Approach and Intuition
To tackle the problem of creating a deep copy of a linked list with both next
and random
pointers, consider the following approach, drawn from the provided examples and constraints:
Iterative Relation Establishment with Mapping:
- Initialize a hashmap to track and relate original nodes to their respective clones. This data structure will expedite access and prevent the recreation of already copied nodes.
- Traverse the original linked list. For each node, create a clone and add it to the hashmap.
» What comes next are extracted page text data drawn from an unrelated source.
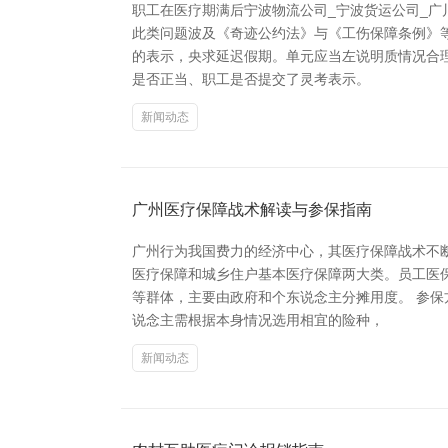
职工在医疗期满后宁波物流公司_宁波货运公司_
此类问题波及《奇迹公约法》与《工伤保障条例》
的表示，央求延迟假期。单元应当左说明质情况合
是否正当、职工是否提交了灵考表示。
新闻动态
广州医疗保障战术解读与参保指南
广州行为我国费力的经济中心，其医疗保障战术不
医疗保障和城乡住户基本医疗保障两大类。员工医
等群体，主要由政府和个东说念主分摊用度。 参
说念主需根据本身情况选用相宜的险种，
新闻动态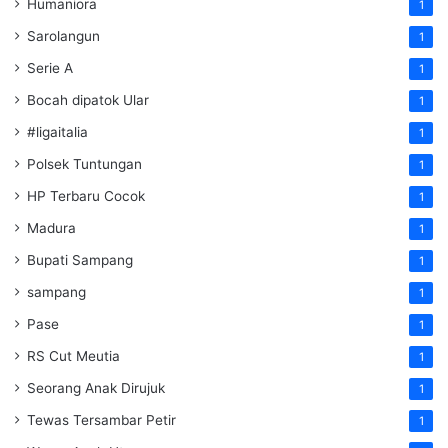
Humaniora
1
Sarolangun
1
Serie A
1
Bocah dipatok Ular
1
#ligaitalia
1
Polsek Tuntungan
1
HP Terbaru Cocok
1
Madura
1
Bupati Sampang
1
sampang
1
Pase
1
RS Cut Meutia
1
Seorang Anak Dirujuk
1
Tewas Tersambar Petir
1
- On this first pass, only establish the
next
pointers for the clones using the hashmap to prevent the lingering dependency on original nodes. - In a subsequent traversal, set up the
random
pointers for each cloned node. Use the hashmap to translate the random pointers from the original to the corresponding cloned nodes accurately.
Edge Cases Handling:
- For lists of length
n = 0
, simply returnnull
as there are no nodes to copy. - For the random pointer, ensure each cloned
random
pointer maps correctly even if the original pointer isnull
.
- For lists of length
Efficiency Considerations:
- Given the constraint (
0 <= n <= 1000
), creating a structure of one hashmap and two full list traversals should remain computationally reasonable. - Directly read and establish connections in two separate passes to avoid complications or corruptions, such as prematurely linking clones or inadvertently contiguous assignments.
- Given the constraint (
This approach, by accurately using an auxiliary hashmap and ensuring comprehensiveness in node linkage assignment, encapsulates an efficient and error-resistant method to achieve the deep copy of a complex linked list.
Solutions
- C++
- Java
- C
- JavaScript
- Python
class Solution {
public:
Node* cloneListWithRandomPointer(Node* original_head) {
if (!original_head) {
return nullptr;
}
Node* current = original_head;
while (current != nullptr) {
Node* clone = new Node(current->val, nullptr, nullptr);
clone->next = current->next;
current->next = clone;
current = clone->next;
}
current = original_head;
while (current != nullptr) {
current->next->random = current->random ? current->random->next : nullptr;
current = current->next->next;
}
Node* old_list = original_head;
Node* new_list = original_head->next;
Node* new_head = original_head->next;
while (old_list != nullptr) {
old_list->next = old_list->next->next;
new_list->next = new_list->next ? new_list->next->next : nullptr;
old_list = old_list->next;
new_list = new_list->next;
}
return new_head;
}
};
This solution outlines how to clone a linked list where each node contains an additional pointer to a random node in the list. The function cloneListWithRandomPointer
implements this operation in C++. Here’s a breakdown of the method used:
- Firstly, traverse the original linked list to create a new node for each existing node. Insert these new nodes directly after their corresponding original nodes.
- Next, assign the
random
pointer of each new node. This is done by setting it to therandom
pointer of the original node's next node, taking care to check if the original node'srandom
pointer is null. - Finally, separate the interleaved list of original and new nodes. This involves correcting the
next
pointers of both the original and the copied nodes to restore the original list and to finish forming the separate cloned list.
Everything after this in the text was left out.